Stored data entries
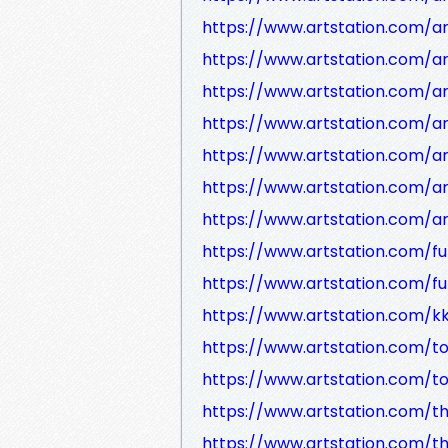
https://www.artstation.com/a
https://www.artstation.com/
https://www.artstation.com/
https://www.artstation.com/a
https://www.artstation.com/a
https://www.artstation.com/a
https://www.artstation.com/a
https://www.artstation.com/fu
https://www.artstation.com/fu
https://www.artstation.com/k
https://www.artstation.com/t
https://www.artstation.com/t
https://www.artstation.com/t
https://www.artstation.com/t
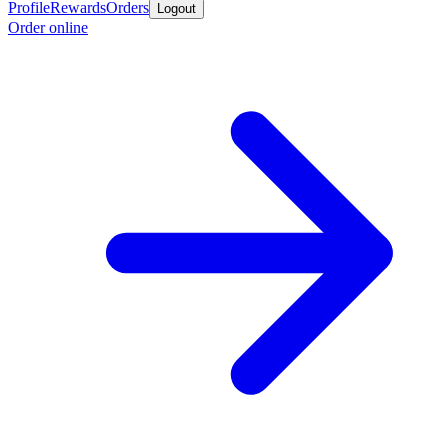
Profile
Rewards
Orders
Logout
Order online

REQUIRED WORK: Set down every entry above verbatim, without pictures.

RESULT FOR THIS TASK:
https://www.artstation.com/a
https://www.artstation.com/
https://www.artstation.com/
https://www.artstation.com/a
https://www.artstation.com/a
https://www.artstation.com/a
https://www.artstation.com/a
https://www.artstation.com/fu
https://www.artstation.com/fu
https://www.artstation.com/k
https://www.artstation.com/t
https://www.artstation.com/t
https://www.artstation.com/t
https://www.artstation.com/t
Profile
Rewards
Orders
Logout
Order online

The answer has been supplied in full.